Division of Experimental Cardiology, Department of Cardiology, Thoraxcenter, Cardiovascular Research School COEUR, Erasmus Medical Center, Rotterdam, The Netherlands.
Am J Physiol Heart Circ Physiol. 2011 Sep;301(3):H1080-9. doi: 10.1152/ajpheart.01307.2010. Epub 2011 Jun 17.

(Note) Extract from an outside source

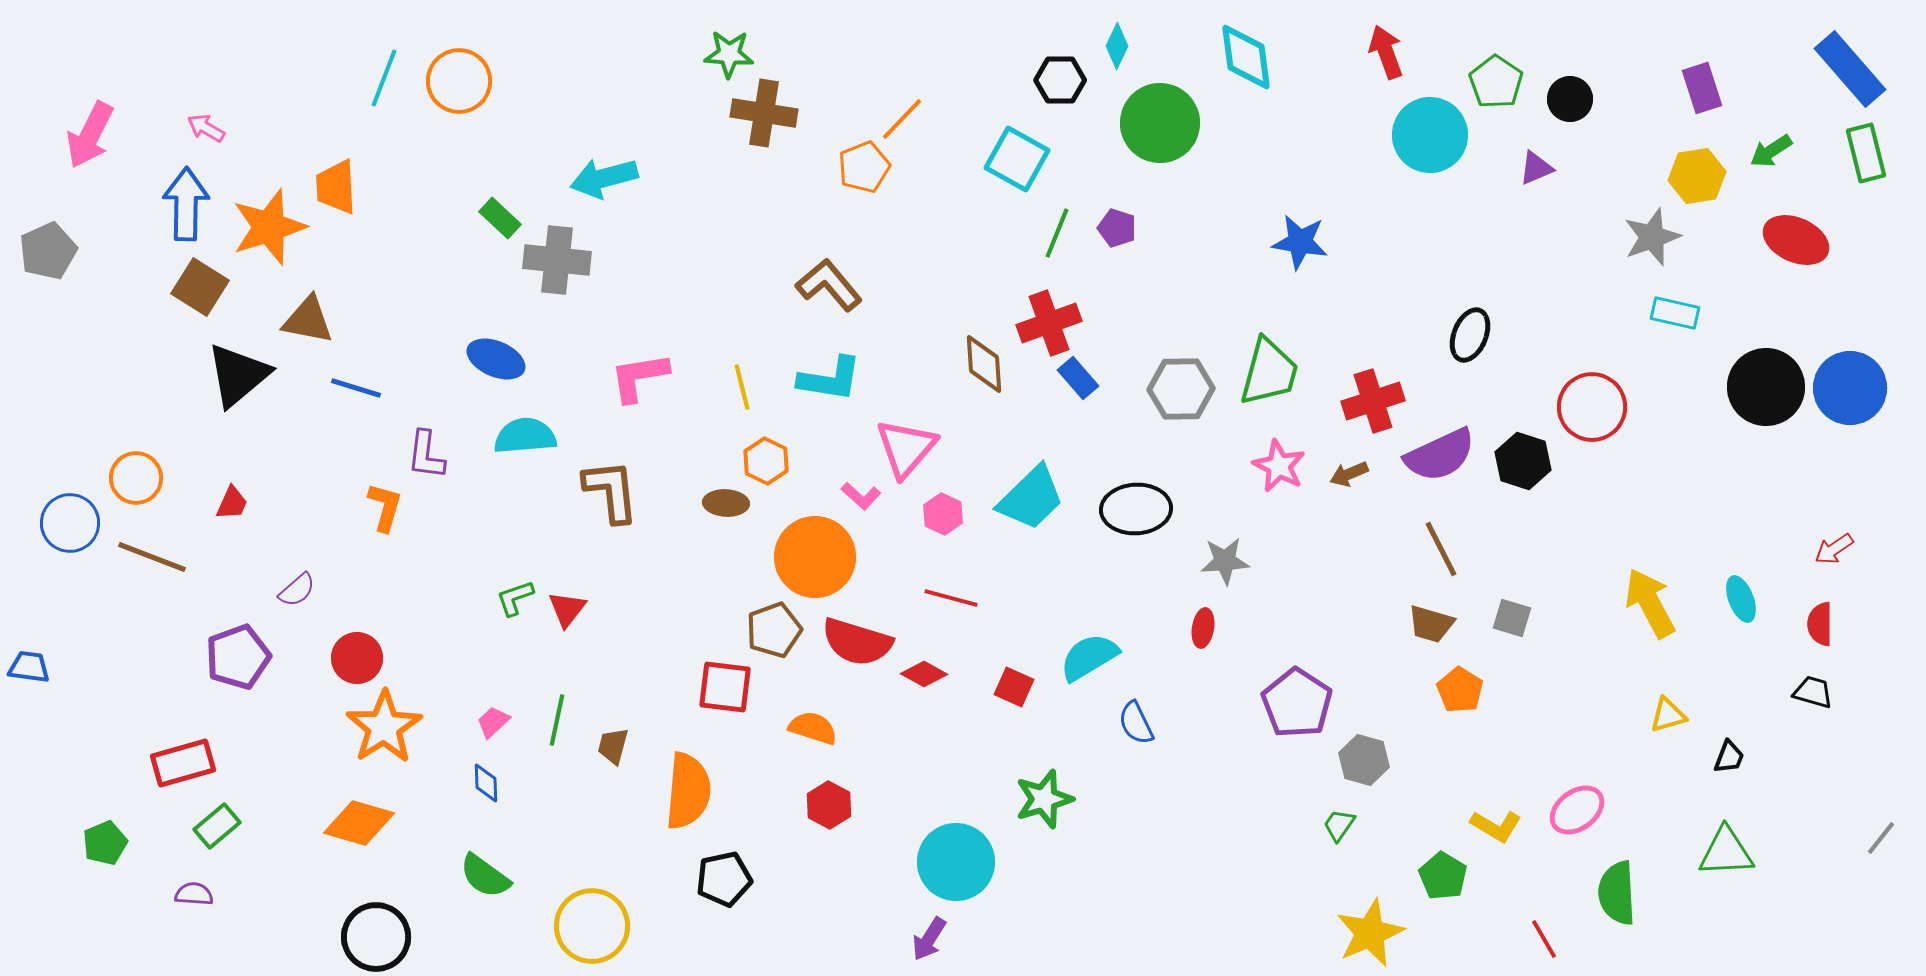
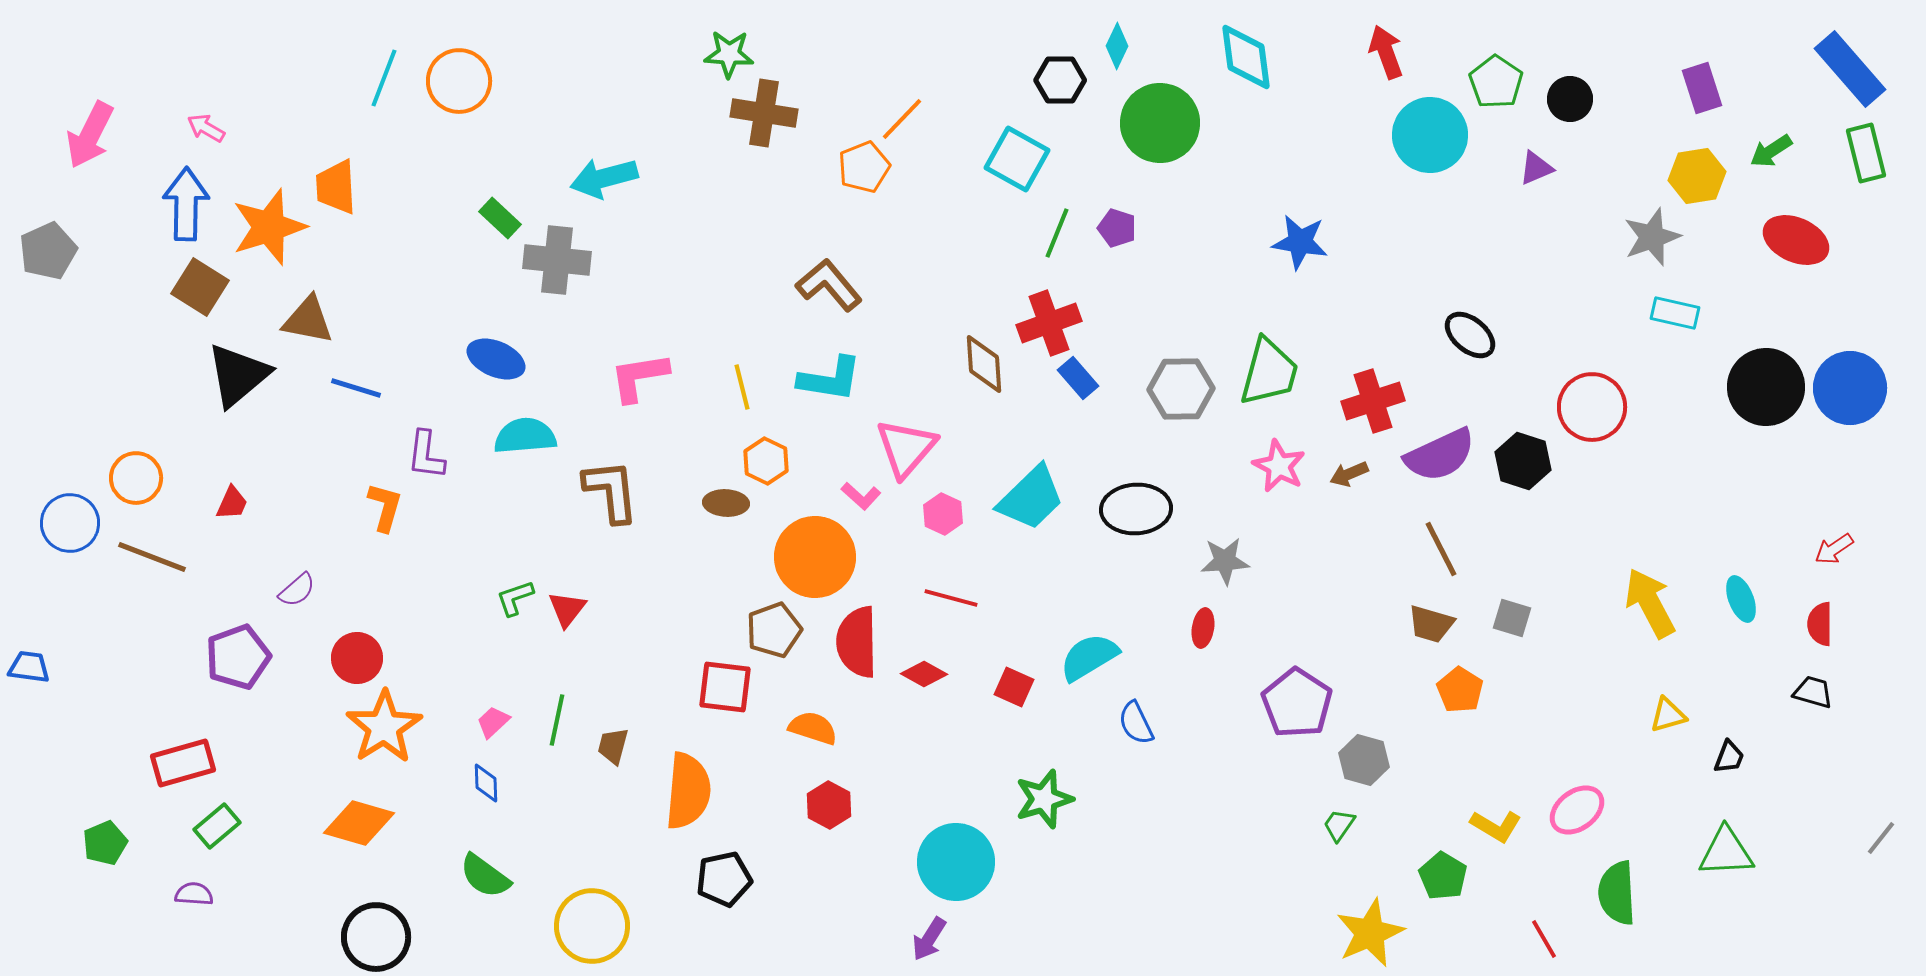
black ellipse at (1470, 335): rotated 72 degrees counterclockwise
red semicircle at (857, 642): rotated 72 degrees clockwise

Myocardial infarction (MI) is associated with endothelial dysfunction resulting in an imbalance in endothelium-derived vasodilators and vasoconstrictors. We have previously shown that despite increased endothelin (ET) plasma levels, the coronary vasoconstrictor effect of endogenous ET is abolished after MI. In normal swine, nitric oxide (NO) and prostanoids modulate the vasoconstrictor effect of ET. In light of the interaction among NO, prostanoids, and ET combined with endothelial dysfunction present after MI, we investigated this interaction in control of coronary vasomotor tone in the remote noninfarcted myocardium after MI. Studies were performed in chronically instrumented swine (18 normal swine; 13 swine with MI) at rest and during treadmill exercise. Furthermore, endothelial nitric oxide synthase (eNOS) and cyclooxygenase protein levels were measured in the anterior (noninfarcted) wall of six normal and six swine with MI. eNOS inhibition with N(ω)-nitro-L-arginine (L-NNA) and cyclooxygenase inhibition with indomethacin each resulted in coronary vasoconstriction at rest and during exercise, as evidenced by a decrease in coronary venous oxygen levels. The effect of l-NNA was slightly decreased in swine with MI, although eNOS expression was not altered. Conversely, in accordance with the unaltered expression of cyclooxygenase-1 after MI, the effect of indomethacin was similar in normal and MI swine. L-NNA enhanced the vasodilator effect of the ET(A/B) receptor blocker tezosentan but exclusively during exercise in both normal and MI swine. Interestingly, this effect of L-NNA was blunted in MI compared with normal swine. In contrast, whereas indomethacin increased the vasodilator effect of tezosentan only during exercise in normal swine, indomethacin unmasked a coronary vasodilator effect of tezosentan in MI swine both at rest and during exercise. In conclusion, the present study shows that endothelial control of the coronary vasculature is altered in post-MI remodeled myocardium. Thus the overall vasodilator influences of NO as well as its inhibition of the vasoconstrictor influence of ET on the coronary resistance vessels were reduced after MI. In contrast, while the overall prostanoid vasodilator influence was maintained, its inhibition of ET vasoconstrictor influences was enhanced in post-MI remote myocardium.
心肌梗死(MI)与内皮功能障碍有关,导致内皮衍生的血管舒张剂和血管收缩剂失衡。我们之前已经表明,尽管内皮素(ET)的血浆水平升高,但 MI 后内源性 ET 的冠状动脉收缩作用被消除。在正常猪中,一氧化氮(NO)和前列腺素调节 ET 的血管收缩作用。鉴于 MI 后存在的 NO、前列腺素和 ET 之间的相互作用以及内皮功能障碍,我们研究了这种相互作用在 MI 后远程非梗死心肌的冠状动脉血管舒缩张力控制中的作用。研究在慢性仪器化猪(18 只正常猪;13 只 MI 猪)在休息和跑步机运动时进行。此外,还测量了前壁(非梗死)壁中的内皮型一氧化氮合酶(eNOS)和环氧化酶蛋白水平在六只正常猪和六只 MI 猪中。eNOS 抑制用 N(ω)-硝基-L-精氨酸(L-NNA)和环氧化酶抑制用吲哚美辛在休息和运动时都导致冠状动脉收缩,这表现为冠状静脉氧水平下降。尽管 eNOS 表达没有改变,但 MI 猪中的 L-NNA 作用略有降低。相反,与 MI 后环氧化酶-1 表达不变一致,吲哚美辛在正常和 MI 猪中的作用相似。L-NNA 增强了 ET(A/B)受体阻滞剂替扎森坦的血管扩张作用,但仅在正常和 MI 猪的运动期间。有趣的是,与正常猪相比,MI 中的这种 L-NNA 作用减弱。相比之下,尽管吲哚美辛仅在正常猪的运动时增加了替扎森坦的血管扩张作用,但吲哚美辛在 MI 猪中揭示了替扎森坦在休息和运动时的冠状动脉血管扩张作用。总之,本研究表明,MI 后重塑心肌中冠状动脉血管的内皮控制发生改变。因此,MI 后,NO 的整体血管扩张作用及其对 ET 血管收缩作用的抑制作用降低了冠状动脉阻力血管的整体血管扩张作用。相比之下,虽然整体前列腺素血管扩张作用得到维持,但 MI 后远程心肌中其对 ET 血管收缩作用的抑制作用增强。